K League (Hangul: K리그) is South Korea's professional football league. It includes first division K League 1 and second division K League 2.

History 
Until the 1970s, South Korean football operated two major football leagues, the National Semi-professional Football League and the National University Football League, but these were not professional leagues in which footballers could focus on only football. In 1979, however, the Korea Football Association (KFA)'s president Choi Soon-young planned to found a professional football league, and made South Korea's first professional football club Hallelujah FC the next year. After the South Korean professional baseball league KBO League was founded in 1982, the KFA was aware of crisis about the popularity of football. In 1983, it urgently made the Korean Super League with two professional clubs (Hallelujah FC, Yukong Elephants) and three semi-professional clubs (POSCO Dolphins, Daewoo Royals, Kookmin Bank) to professionalize South Korean football. Then, the Super League accomplished its purpose after existing clubs were also converted into professional clubs (POSCO Atoms, Daewoo Royals) and new professional clubs joined the league. In the early years, it also showed a promotion system by giving qualifications to the Semi-professional League winners. (Hanil Bank in 1984, Sangmu FC in 1985)

However, the number of spectators was consistently decreased despite KFA's effort, and so the professional league, renamed as the Korean Professional Football League, operated home and away system to interest fans since 1987. On 30 July 1994, the Professional League Committee under KFA was independent of the association, and renamed as the "Korean Professional Football Federation". In 1996, South Korean government and the Football Federation introduced a decentralization policy to proliferate the popularity of football nationally in preparation for the 2002 FIFA World Cup, which they wanted to host. Several clubs located in the capital Seoul moved to other cities according to the new policy, but this was abolished after only three years and is regarded as a failed policy because it gave up the most populous city in South Korea. In 1998, the league was renamed again as current K League.

It had the current format by abolishing the K League Championship and the Korean League Cup after the 2011 season, and being split into two divisions in 2013. The first division's name was the K League Classic, and the second division's name was the K League Challenge at the time. The fact that both the first and the second divisions had very similar names caused some degree of confusion and controversy. Beginning with the 2018 season, both divisions were renamed the K League 1 and the K League 2 respectively.

On February 23, 2021, an OTT platform named "K League TV" officially began its service: born from a partnership between K League and their official relay operator abroad, Sportradar, the platform would guarantee access to users from almost the whole world (except for Korea), broadcast K League 1 and K League 2 matches in real time and host game highlights and interviews. K League TV also represented the first official portal to publish content about both the championships in English.

Structure 

Below the K League 1, there is the K League 2, and both form the K League as professional championships. Under them, there are two semi-professional leagues (K3 League, K4 League) and several amateur leagues, but their clubs cannot be promoted to K League.

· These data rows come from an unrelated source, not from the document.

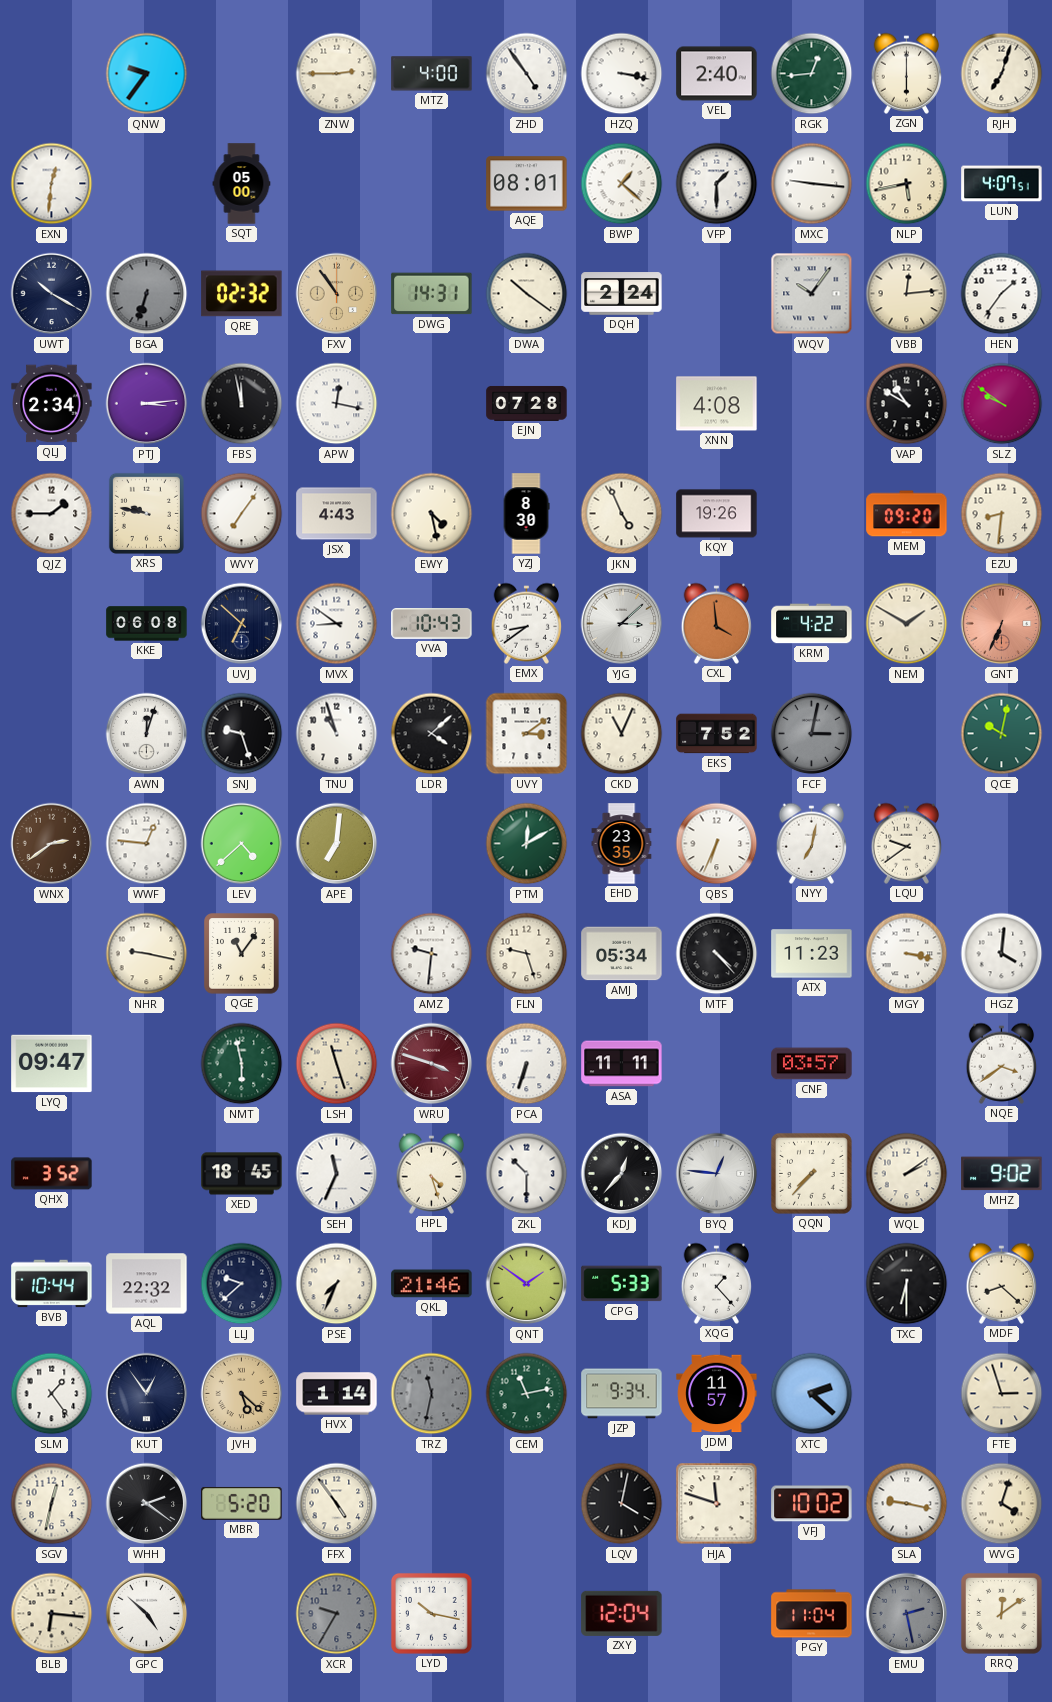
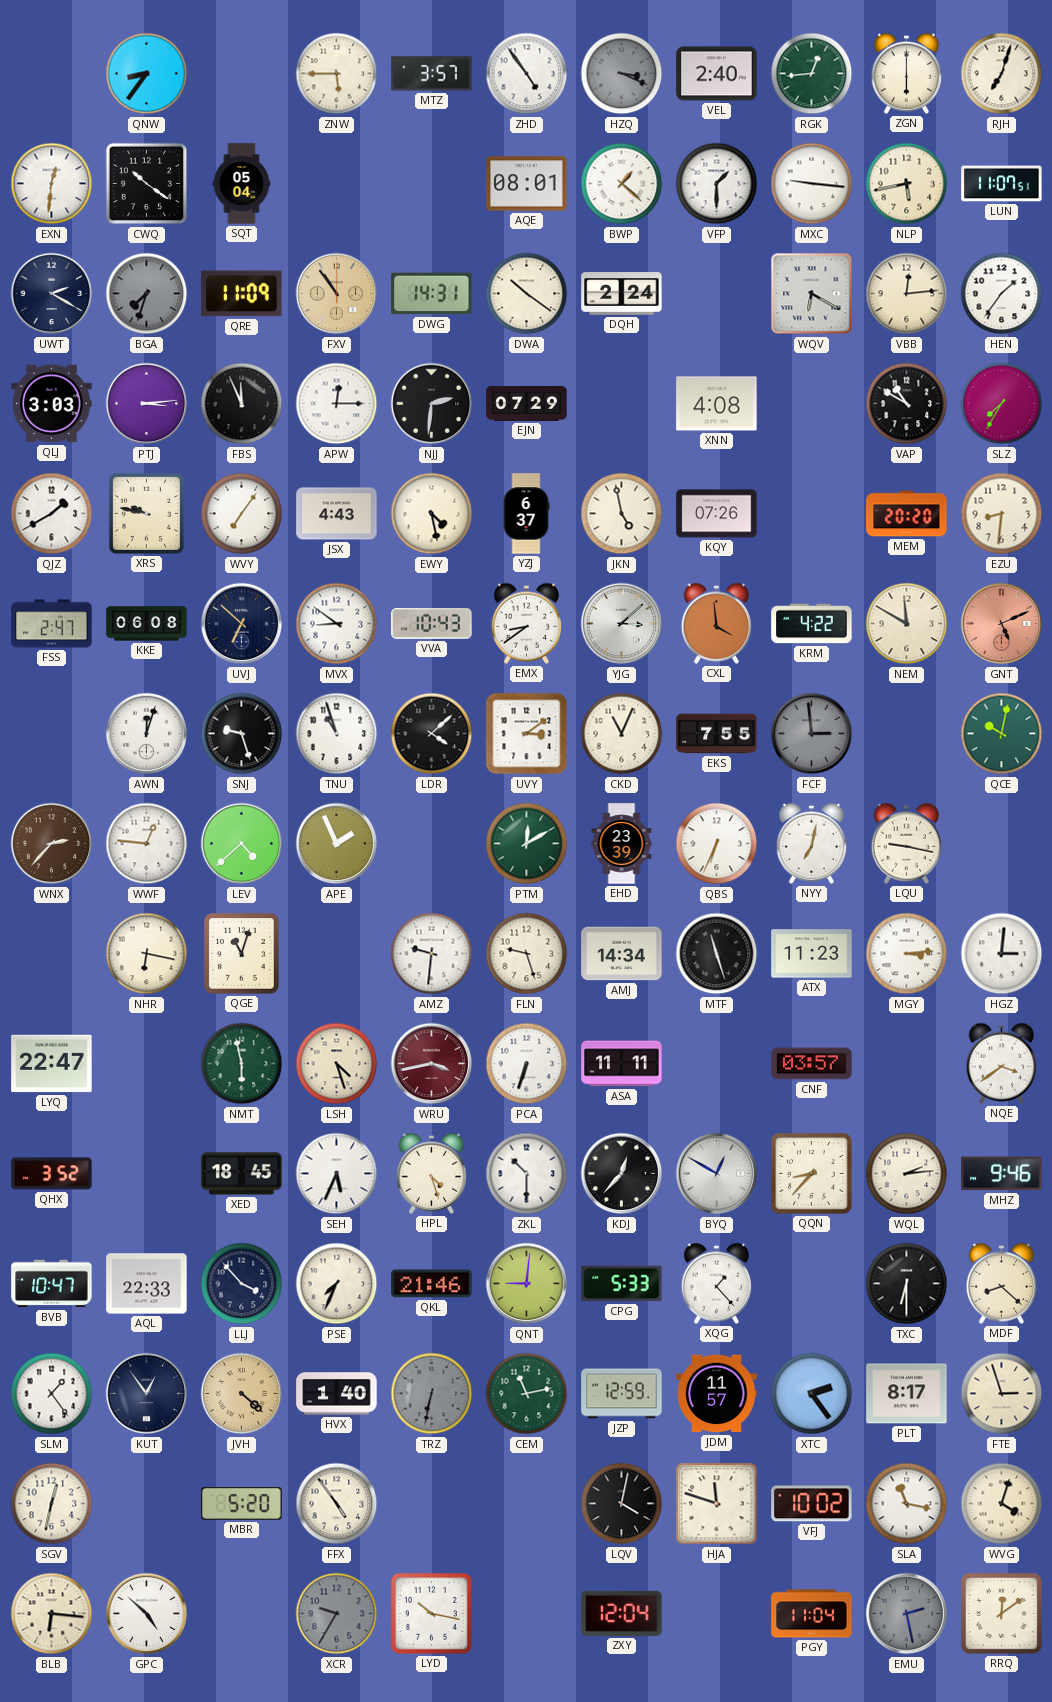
QNW: 9:36 -> 8:36
ZNW: 2:45 -> 5:45
MTZ: 4:00 -> 3:57
HZQ: 3:17 -> 3:19
HZQ dial: white -> grey
CWQ: none -> 10:21
SQT: 05:00 -> 05:04
LUN: 4:07 -> 11:07
UWT: 10:20 -> 2:20
BGA: 6:33 -> 7:33
QRE: 02:32 -> 11:09
WQV: 10:06 -> 6:20
QLJ: 2:34 -> 3:03
FBS: 11:58 -> 11:56
APW: 12:17 -> 12:15
NJJ: none -> 2:31
EJN: 07:28 -> 07:29
SLZ: 9:51 -> 7:35
QJZ: 1:45 -> 1:40
YZJ: 8:30 -> 6:37
JKN: 4:56 -> 4:58
KQY: 19:26 -> 07:26
MEM: 09:20 -> 20:20
FSS: none -> 2:47
NEM: 1:50 -> 11:50
GNT: 6:34 -> 5:11
EKS: 7:52 -> 7:55
FCF: 3:02 -> 2:59
WNX: 2:39 -> 2:37
APE: 7:01 -> 1:56
EHD: 23:35 -> 23:39
LQU: 9:39 -> 9:17
NHR: 9:17 -> 6:17
QGE: 11:06 -> 11:03
AMJ: 05:34 -> 14:34
MTF: 4:23 -> 11:27
MGY: 3:17 -> 3:14
HGZ: 4:01 -> 3:01
LYQ: 09:47 -> 22:47
LSH: 11:27 -> 4:27
WRU: 3:48 -> 3:43
SEH: 11:34 -> 5:34
BYQ: 12:46 -> 12:50
QQN: 7:37 -> 8:37
WQL: 2:09 -> 2:14
MHZ: 9:02 -> 9:46
BVB: 10:44 -> 10:47
AQL: 22:32 -> 22:33
LLJ: 9:38 -> 3:53
QNT: 1:51 -> 9:01
JVH: 5:22 -> 4:22
HVX: 1:14 -> 1:40
TRZ: 11:32 -> 6:32
JZP: 9:34 -> 12:59
XTC: 2:22 -> 2:24
PLT: none -> 8:17
WHH: 2:21 -> none
SLA: 9:17 -> 11:17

However, since 2021 K League 1 and K League 2 teams have been allowed to create reserve teams set to play in the K4 League.

Promotion and Relegation between K League 2 and third tier K3 League starting from 2023 season after nine seasons did not feature promotion and relegation.

Clubs

Current clubs

K League 1

K League 2

All-time clubs 
As of 2023, there have been a total of 36 member clubs in the history of the K League – those clubs are listed below with their current names (where applicable):

 K League's principle of official statistics is that final club succeeds to predecessor club's history and records.
 Clubs in italics no longer exist.

Champions

Promotion-relegation playoffs 
The K League promotion-relegation playoffs were introduced in 2013 and are contested between the eleventh-placed team of the K League 1 and the runners-up of the K League 2. The first leg is always played at the second division team's home ground, while the second leg is played at the first division team's home ground.

Records and statistics 

K League officially includes records of K League 1, K League 2 and Korean League Cup in its statistics.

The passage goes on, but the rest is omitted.